🤖 AI Summary
Traditional conformal prediction provides marginal coverage guarantees but often exhibits uneven coverage across subpopulations. To address this, we propose Kandinsky Conformal Prediction—a novel framework introducing flexible overlapping group assignments and fractional group membership modeling. It extends conditional coverage guarantees from the covariate space $X$ to the joint $(X,Y)$ space, unifying and generalizing label-conditional, covariate-conditional, and Mondrian conformal prediction. Theoretically, we derive a minimax-optimal high-probability bound on conditional coverage. Methodologically, Kandinsky integrates fractional membership modeling, joint $(X,Y)$-based grouping, and robust statistical boundary analysis. Empirical evaluation across multiple real-world datasets demonstrates substantial improvements in subpopulation coverage equity while preserving prediction set compactness—achieving strict, fine-grained fairness-aware statistical guarantees across diverse subgroups.
📝 Abstract
Conformal prediction is a powerful distribution-free framework for constructing prediction sets with coverage guarantees. Classical methods, such as split conformal prediction, provide marginal coverage, ensuring that the prediction set contains the label of a random test point with a target probability. However, these guarantees may not hold uniformly across different subpopulations, leading to disparities in coverage. Prior work has explored coverage guarantees conditioned on events related to the covariates and label of the test point. We present Kandinsky conformal prediction, a framework that significantly expands the scope of conditional coverage guarantees.

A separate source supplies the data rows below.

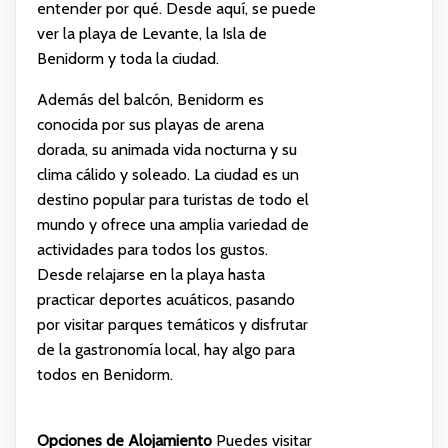
entender por qué. Desde aquí, se puede
ver la playa de Levante, la Isla de
Benidorm y toda la ciudad.
Además del balcón, Benidorm es
conocida por sus playas de arena
dorada, su animada vida nocturna y su
clima cálido y soleado. La ciudad es un
destino popular para turistas de todo el
mundo y ofrece una amplia variedad de
actividades para todos los gustos.
Desde relajarse en la playa hasta
practicar deportes acuáticos, pasando
por visitar parques temáticos y disfrutar
de la gastronomía local, hay algo para
todos en Benidorm.
Opciones de Alojamiento
Puedes visitar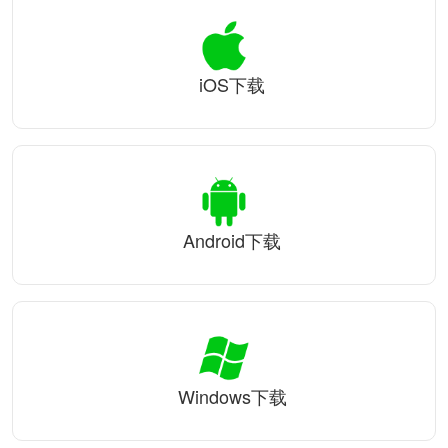
iOS下载
Android下载
Windows下载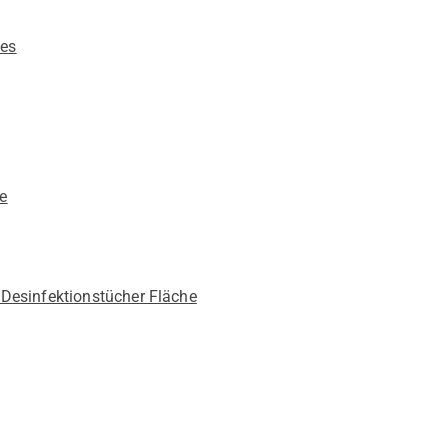
ues
re
e Desinfektionstücher Fläche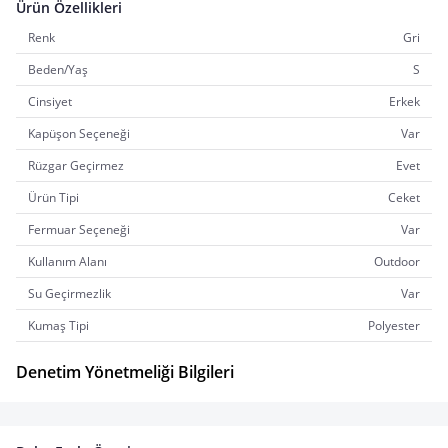
Ürün Özellikleri
Renk
Gri
Beden/Yaş
S
Cinsiyet
Erkek
Kapüşon Seçeneği
Var
Rüzgar Geçirmez
Evet
Ürün Tipi
Ceket
Fermuar Seçeneği
Var
Kullanım Alanı
Outdoor
Su Geçirmezlik
Var
Kumaş Tipi
Polyester
Denetim Yönetmeliği Bilgileri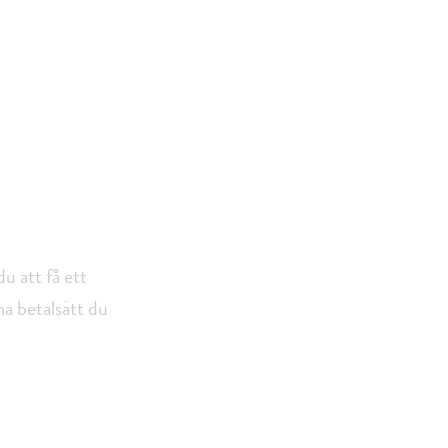
u att få ett
ma betalsätt du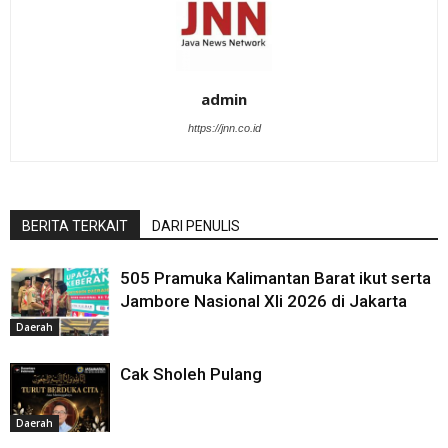
admin
https://jnn.co.id
BERITA TERKAIT
DARI PENULIS
505 Pramuka Kalimantan Barat ikut serta
Jambore Nasional XIi 2026 di Jakarta
Daerah
Cak Sholeh Pulang
Daerah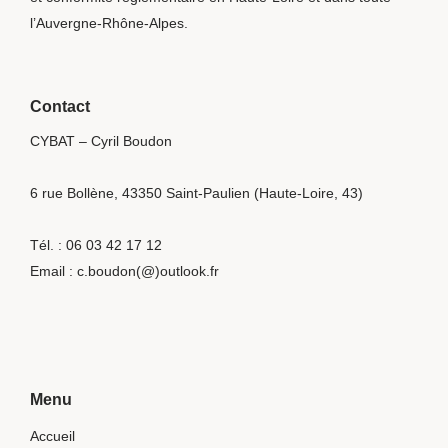
l’Auvergne-Rhône-Alpes.
Contact
CYBAT – Cyril Boudon
6 rue Bollène, 43350 Saint-Paulien (Haute-Loire, 43)
Tél. : 06 03 42 17 12
Email :
c.boudon(@)outlook.fr
Menu
Accueil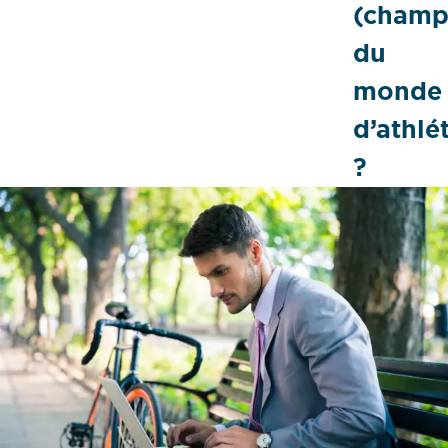
(champ
du
monde
d’athlé
?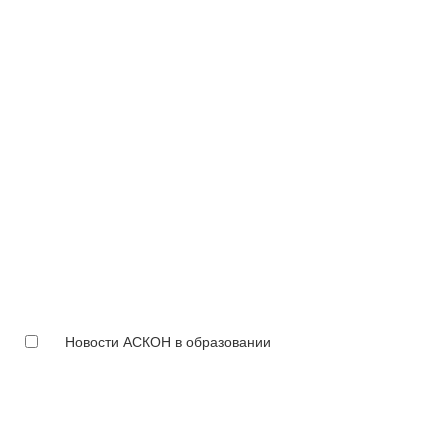
Новости АСКОН в образовании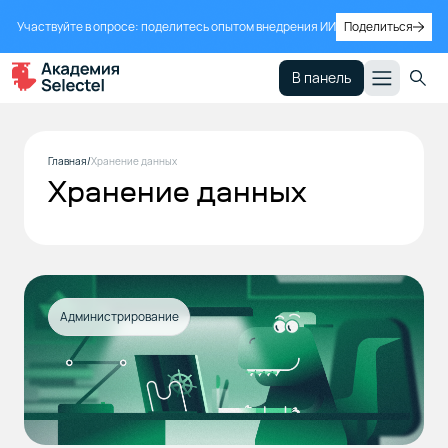
Участвуйте в опросе: поделитесь опытом внедрения ИИ
Поделиться
В панель
Главная
Хранение данных
Хранение данных
Администрирование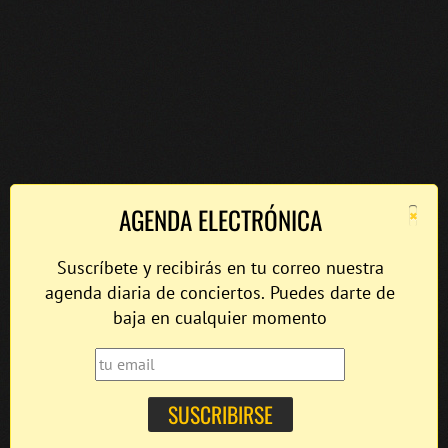
×
AGENDA ELECTRÓNICA
Suscríbete y recibirás en tu correo nuestra
agenda diaria de conciertos. Puedes darte de
baja en cualquier momento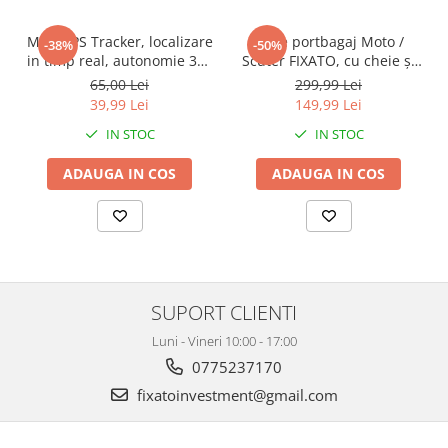
Mini GPS Tracker, localizare
Cutie portbagaj Moto /
-38%
-50%
in timp real, autonomie 365
Scuter FIXATO, cu cheie și
zile, compatibil Apple Find
sistem antifurt,
65,00 Lei
299,99 Lei
My, rezistent la apa, pentru
39x39x29cm, Negru
39,99 Lei
149,99 Lei
masini, copii, animale,
IN STOC
IN STOC
bagaje, negru, FIXATO
ADAUGA IN COS
ADAUGA IN COS
SUPORT CLIENTI
Luni - Vineri 10:00 - 17:00
0775237170
fixatoinvestment@gmail.com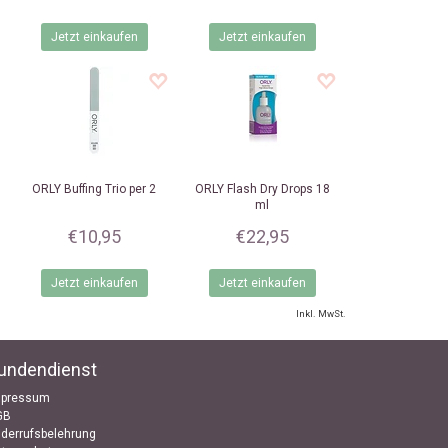
Jetzt einkaufen
Jetzt einkaufen
ORLY
Buffing Trio per 2
ORLY
Flash Dry Drops 18
ml
€10,95
€22,95
Jetzt einkaufen
Jetzt einkaufen
Inkl. MwSt.
undendienst
mpressum
GB
derrufsbelehrung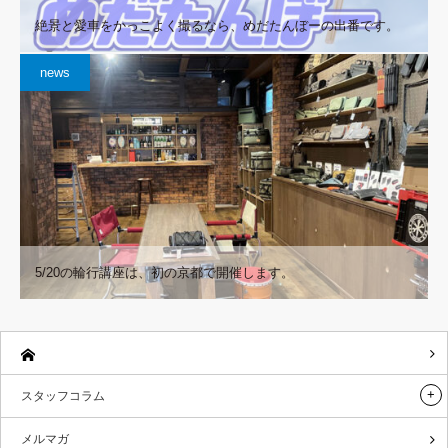
絶景と愛車をかっこよく撮るなら、めだたんぼーの出番です。
news
5/20の輪行講座は、初の京都で開催します。
スタッフコラム
メルマガ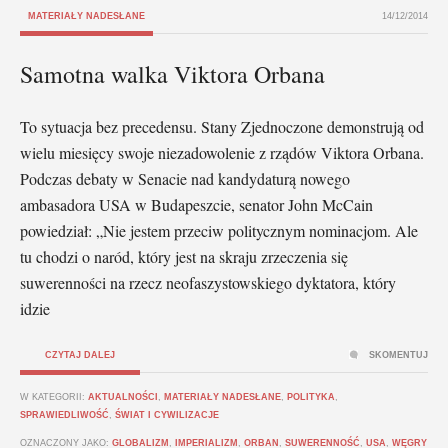
MATERIAŁY NADESŁANE
14/12/2014
Samotna walka Viktora Orbana
To sytuacja bez precedensu. Stany Zjednoczone demonstrują od
wielu miesięcy swoje niezadowolenie z rządów Viktora Orbana.
Podczas debaty w Senacie nad kandydaturą nowego
ambasadora USA w Budapeszcie, senator John McCain
powiedział: „Nie jestem przeciw politycznym nominacjom. Ale
tu chodzi o naród, który jest na skraju zrzeczenia się
suwerenności na rzecz neofaszystowskiego dyktatora, który
idzie
CZYTAJ DALEJ
SKOMENTUJ
W KATEGORII:
AKTUALNOŚCI
,
MATERIAŁY NADESŁANE
,
POLITYKA
,
SPRAWIEDLIWOŚĆ
,
ŚWIAT I CYWILIZACJE
OZNACZONY JAKO:
GLOBALIZM
,
IMPERIALIZM
,
ORBAN
,
SUWERENNOŚĆ
,
USA
,
WĘGRY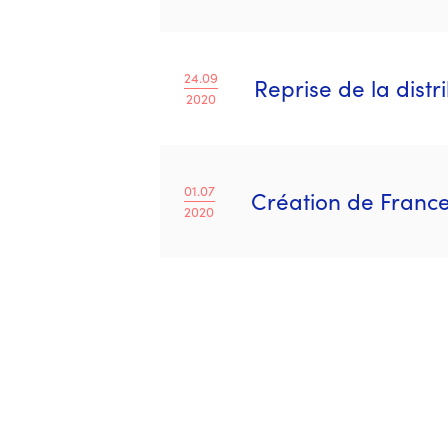
24.09
Reprise de la distr
2020
01.07
Création de Franc
2020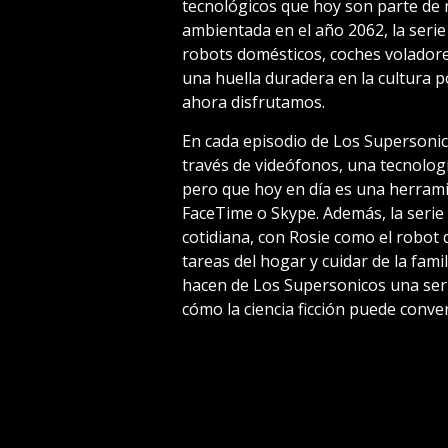
tecnológicos que hoy son parte de n
ambientada en el año 2062, la seri
robots domésticos, coches voladore
una huella duradera en la cultura p
ahora disfrutamos.
En cada episodio de Los Supersonic
través de videófonos, una tecnología
pero que hoy en día es una herram
FaceTime o Skype. Además, la serie 
cotidiana, con Rosie como el robot 
tareas del hogar y cuidar de la fami
hacen de Los Supersonicos una seri
cómo la ciencia ficción puede conver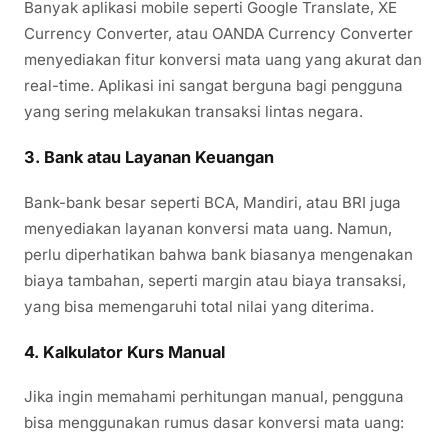
Banyak aplikasi mobile seperti Google Translate, XE
Currency Converter, atau OANDA Currency Converter
menyediakan fitur konversi mata uang yang akurat dan
real-time. Aplikasi ini sangat berguna bagi pengguna
yang sering melakukan transaksi lintas negara.
3.
Bank atau Layanan Keuangan
Bank-bank besar seperti BCA, Mandiri, atau BRI juga
menyediakan layanan konversi mata uang. Namun,
perlu diperhatikan bahwa bank biasanya mengenakan
biaya tambahan, seperti margin atau biaya transaksi,
yang bisa memengaruhi total nilai yang diterima.
4.
Kalkulator Kurs Manual
Jika ingin memahami perhitungan manual, pengguna
bisa menggunakan rumus dasar konversi mata uang: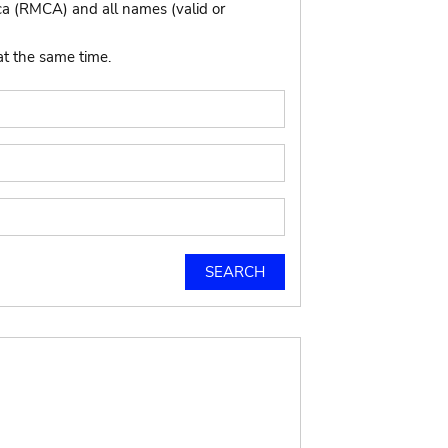
ca (RMCA) and all names (valid or
at the same time.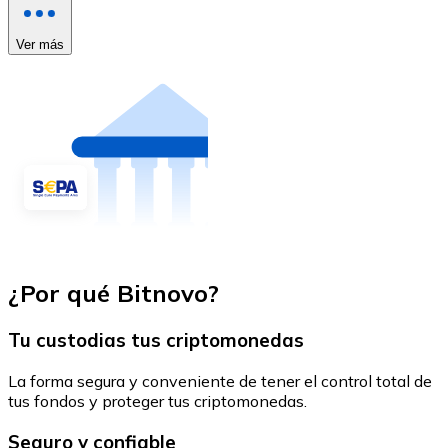
Ver más
¿Por qué Bitnovo?
Tu custodias tus criptomonedas
La forma segura y conveniente de tener el control total de
tus fondos y proteger tus criptomonedas.
Seguro y confiable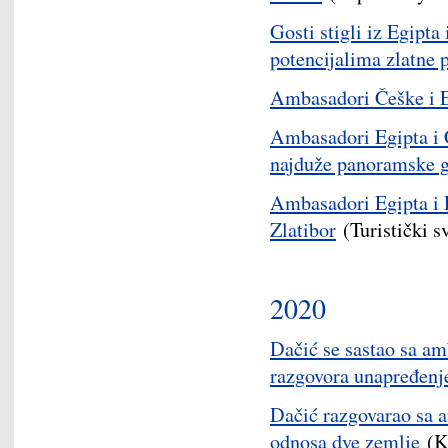
Gosti stigli iz Egipta
potencijalima zlatne 
Ambasadori Češke i E
Ambasadori Egipta i 
najduže panoramske g
Ambasadori Egipta i 
Zlatibor
(Turistički sv
2020
Dačić se sastao sa a
razgovora unapređenj
Dačić razgovarao sa 
odnosa dve zemlje
(K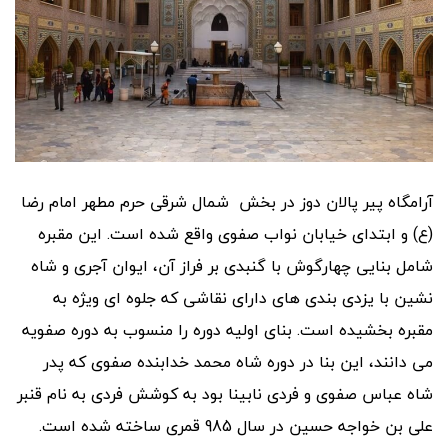
آرامگاه پیر پالان دوز در بخش شمال شرقی حرم مطهر امام رضا
(ع) و ابتدای خیابان نواب صفوی واقع شده است. این مقبره
شامل بنایی چهارگوش با گنبدی بر فراز آن، ایوان آجری و شاه
نشین با یزدی بندی های دارای نقاشی که جلوه ای ویژه به
مقبره بخشیده است. بنای اولیه دوره را منسوب به دوره صفویه
می دانند، این بنا در دوره شاه محمد خدابنده صفوی که پدر
شاه عباس صفوی و فردی نابینا بود به کوشش فردی به نام قنبر
علی بن خواجه حسین در سال 985 قمری ساخته شده است.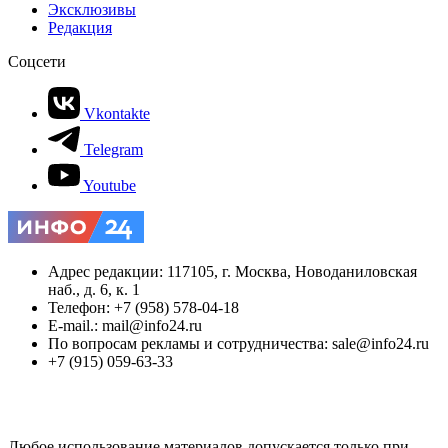
Эксклюзивы
Редакция
Соцсети
Vkontakte
Telegram
Youtube
Адрес редакции: 117105, г. Москва, Новоданиловская
наб., д. 6, к. 1
Телефон: +7 (958) 578-04-18
E-mail.: mail@info24.ru
По вопросам рекламы и сотрудничества: sale@info24.ru
+7 (915) 059-63-33
Любое использование материалов допускается только при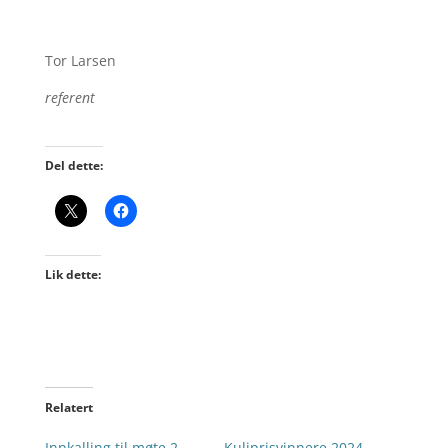
Tor Larsen
referent
Del dette:
Lik dette:
Relatert
Innkalling til møte 2.
Kuliprisvinnere 2024,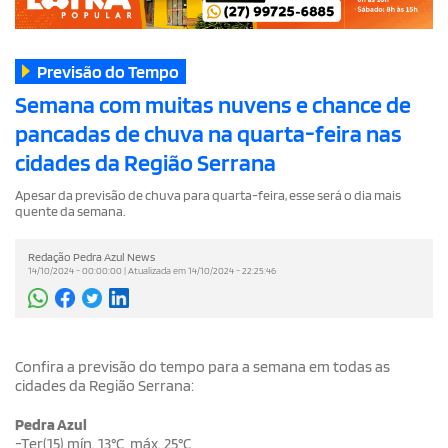
Previsão do Tempo
Semana com muitas nuvens e chance de
pancadas de chuva na quarta-feira nas
cidades da Região Serrana
Apesar da previsão de chuva para quarta-feira, esse será o dia mais
quente da semana.
Redação Pedra Azul News
14/10/2024 - 00:00:00 | Atualizada em 14/10/2024 - 22:25:46
Confira a previsão do tempo para a semana em todas as
cidades da Região Serrana:
Pedra Azul
-Ter(15) mín. 13°C, máx. 25°C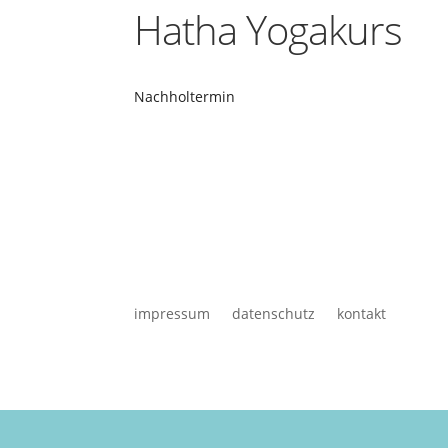
Hatha Yogakurs
Nachholtermin
impressum
datenschutz
kontakt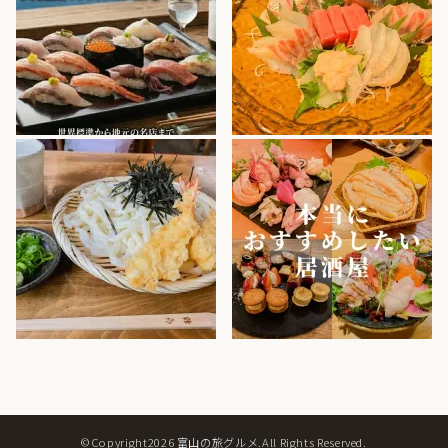
©Copyright2026
富山の旅グルメ
.All Rights Reserved.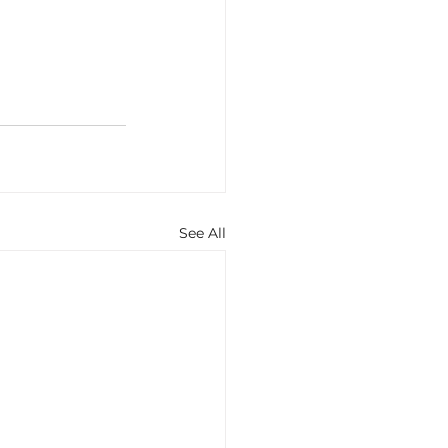
See All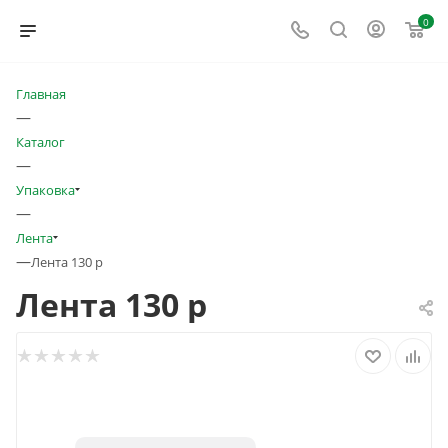
0
Главная
—
Каталог
—
Упаковка
—
Лента
—
Лента 130 р
Лента 130 р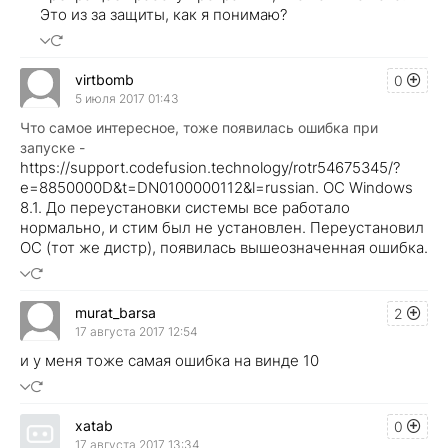
Это из за защиты, как я понимаю?
virtbomb
0
5 июля 2017 01:43
Что самое интересное, тоже появилась ошибка при
запуске -
https://support.codefusion.technology/rotr54675345/?
e=8850000D&t=DN0100000112&l=russian. ОС Windows
8.1. До переустановки системы все работало
нормально, и стим был не установлен. Переустановил
ОС (тот же дистр), появилась вышеозначенная ошибка.
murat_barsa
2
17 августа 2017 12:54
и у меня тоже самая ошибка на винде 10
xatab
0
17 августа 2017 13:34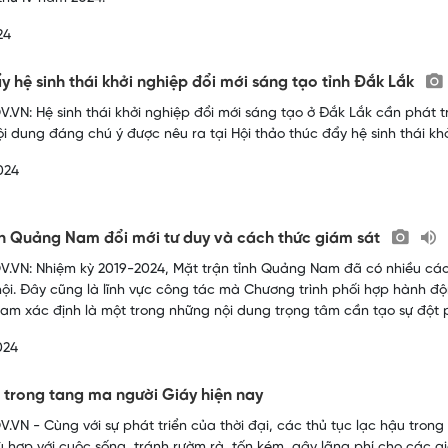
24
y hệ sinh thái khởi nghiệp đổi mới sáng tạo tỉnh Đắk Lắk
.VN: Hệ sinh thái khởi nghiệp đổi mới sáng tạo ở Đắk Lắk cần phát tr
ội dung đáng chú ý được nêu ra tại Hội thảo thúc đẩy hệ sinh thái kh
024
n Quảng Nam đổi mới tư duy và cách thức giám sát
.VN: Nhiệm kỳ 2019-2024, Mặt trận tỉnh Quảng Nam đã có nhiều các
hội. Đây cũng là lĩnh vực công tác mà Chương trình phối hợp hành đ
m xác định là một trong những nội dung trọng tâm cần tạo sự đột 
024
 trong tang ma người Giáy hiện nay
.VN - Cùng với sự phát triển của thời đại, các thủ tục lạc hậu tron
 hợp với cuộc sống, tránh rườm rà, tốn kém, gây lãng phí cho các gia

In contrast to Mondrian conformal prediction, which restricts its coverage guarantees to disjoint groups -- reminiscent of the rigid, structured grids of Piet Mondrian's art -- our framework flexibly handles overlapping and fractional group memberships defined jointly on covariates and labels, reflecting the layered, intersecting forms in Wassily Kandinsky's compositions. Our algorithm unifies and extends existing methods, encompassing covariate-based group conditional, class conditional, and Mondrian conformal prediction as special cases, while achieving a minimax-optimal high-probability conditional coverage bound. Finally, we demonstrate the practicality of our approach through empirical evaluation on real-world datasets.